* **Problem details**
Lines outside the range are not wanted. Give again exactly the lines between the line holding "confirm selection (235, 175)" and the line holding "required (207, 122)", inclusive, from the listing below.

* **Input records**
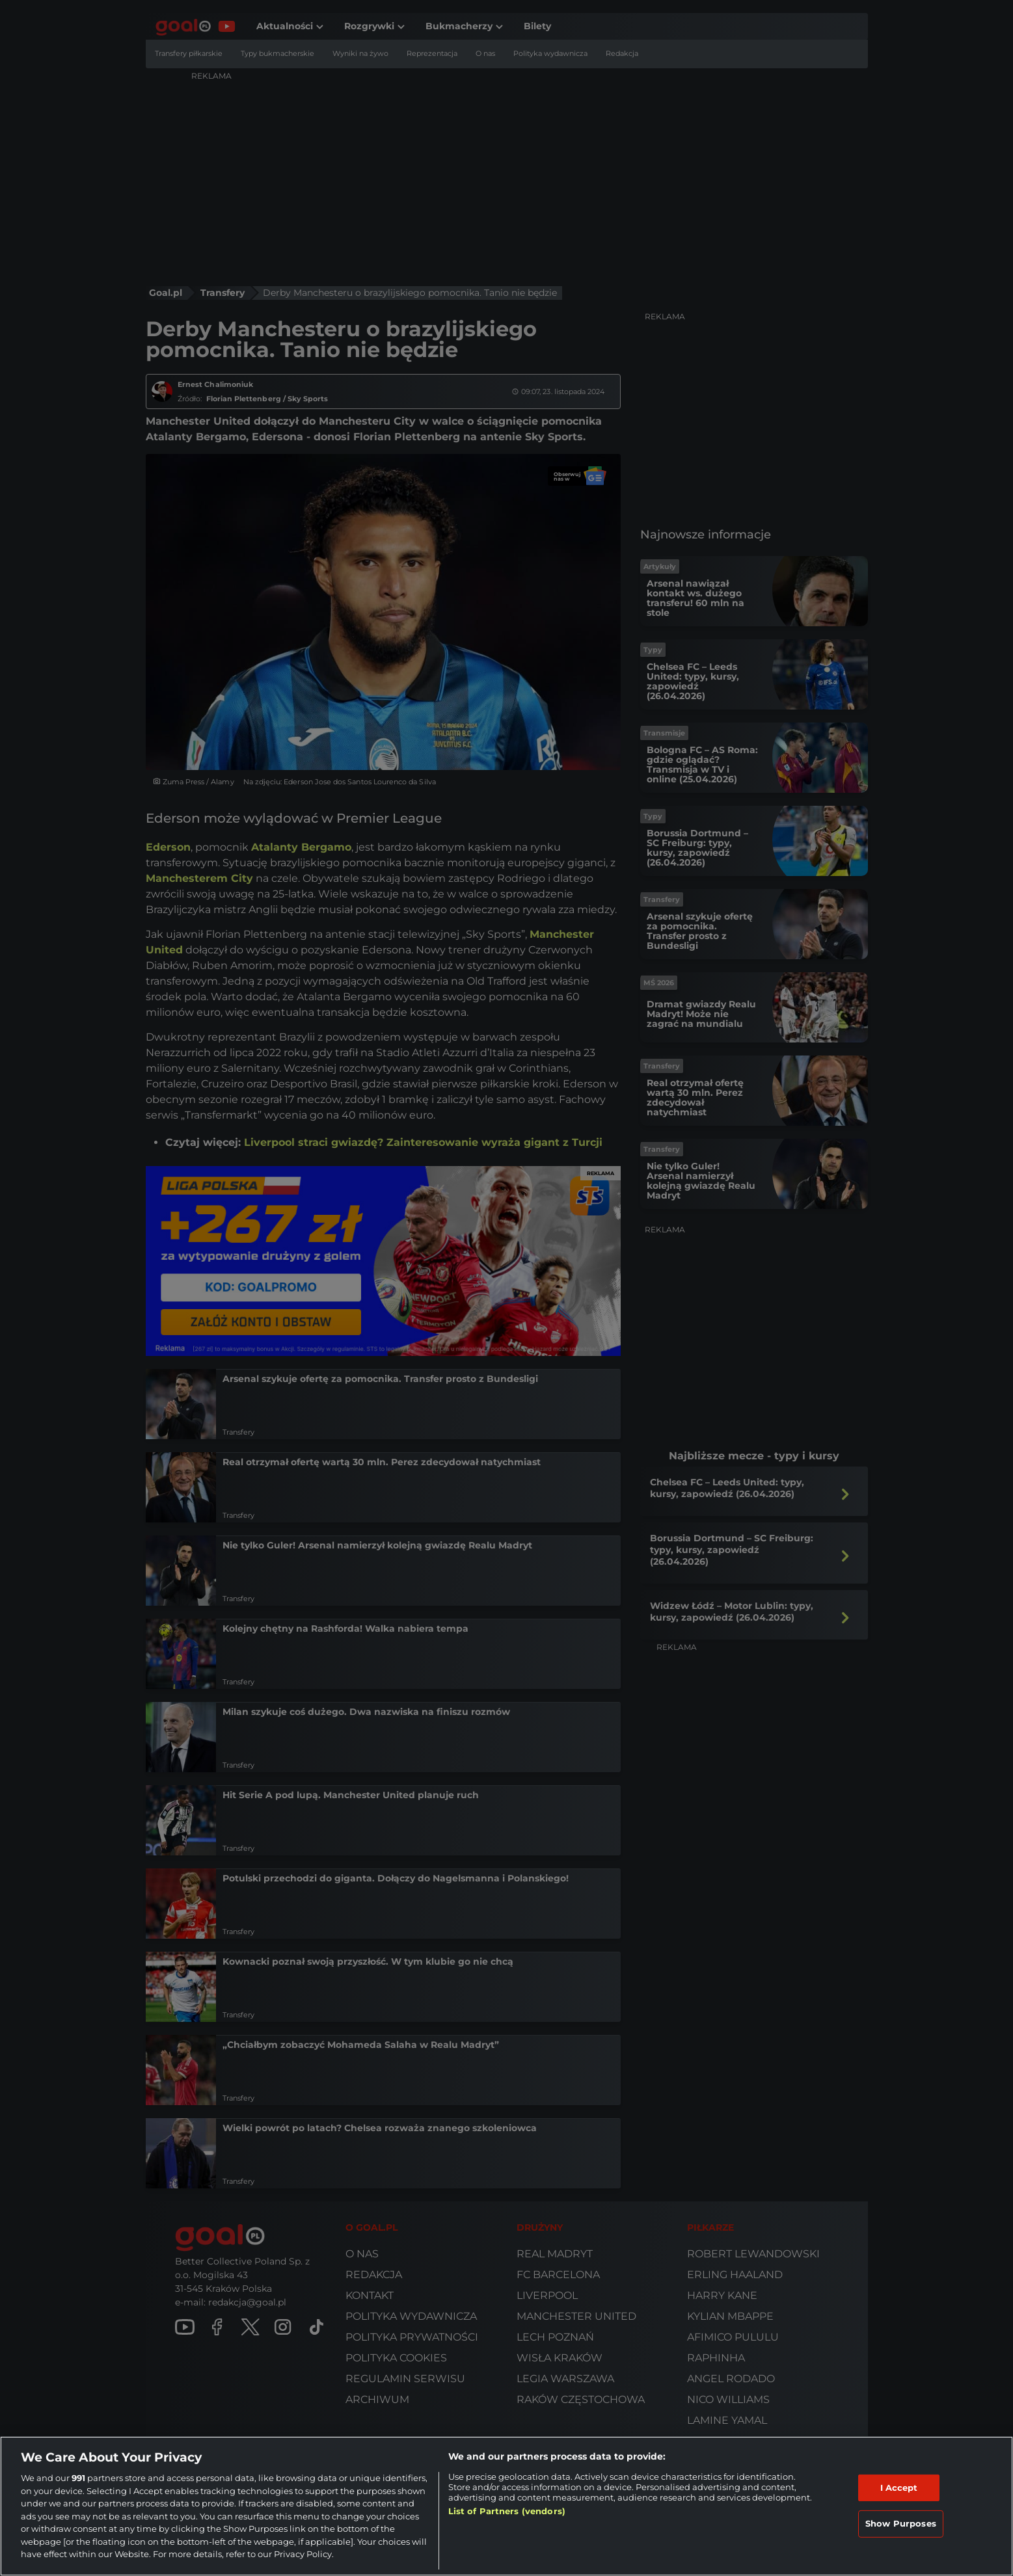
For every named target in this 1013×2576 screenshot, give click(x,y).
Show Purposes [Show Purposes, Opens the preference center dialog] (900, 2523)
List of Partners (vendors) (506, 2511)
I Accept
* * *
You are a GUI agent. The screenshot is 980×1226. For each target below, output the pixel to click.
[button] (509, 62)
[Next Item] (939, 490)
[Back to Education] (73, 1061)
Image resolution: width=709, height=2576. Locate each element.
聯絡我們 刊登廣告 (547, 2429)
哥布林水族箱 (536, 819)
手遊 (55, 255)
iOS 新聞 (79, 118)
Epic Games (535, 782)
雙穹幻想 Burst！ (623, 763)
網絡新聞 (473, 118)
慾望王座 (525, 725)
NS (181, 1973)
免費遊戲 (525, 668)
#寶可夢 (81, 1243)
...
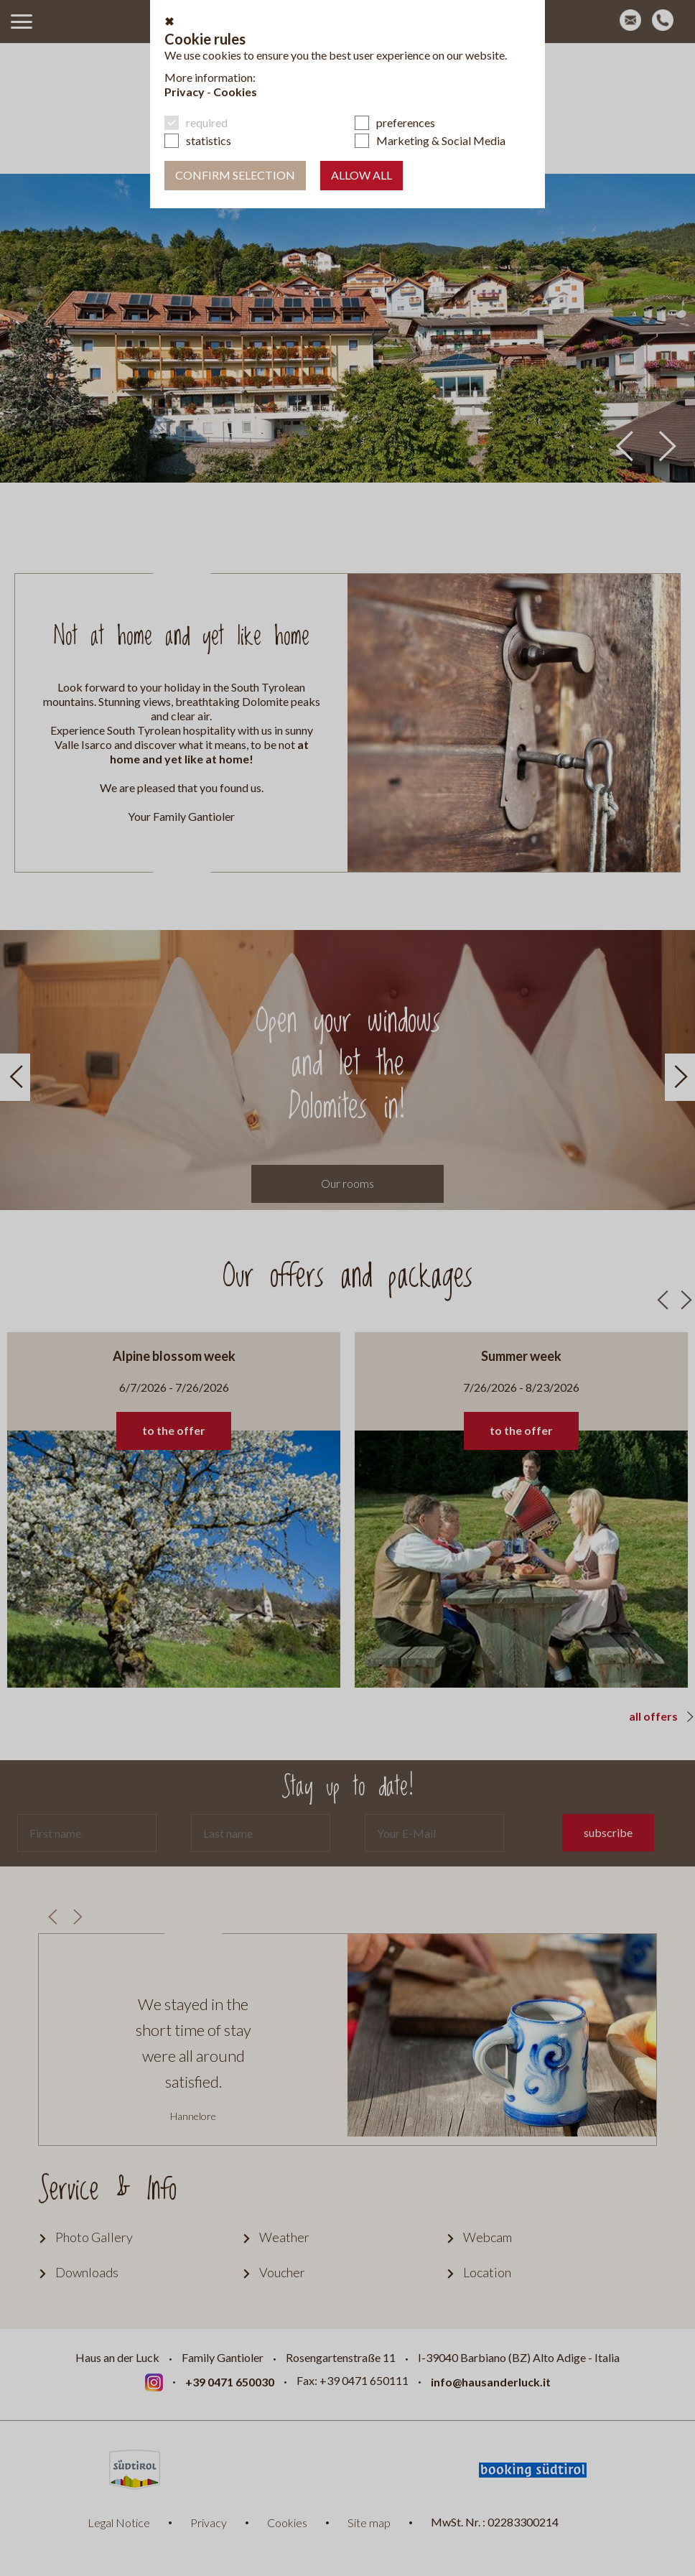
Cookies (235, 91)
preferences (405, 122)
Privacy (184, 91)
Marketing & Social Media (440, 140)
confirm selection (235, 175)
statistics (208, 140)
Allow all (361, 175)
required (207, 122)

* **Your response**
confirm selection (235, 175)
statistics (208, 140)
Allow all (361, 175)
required (207, 122)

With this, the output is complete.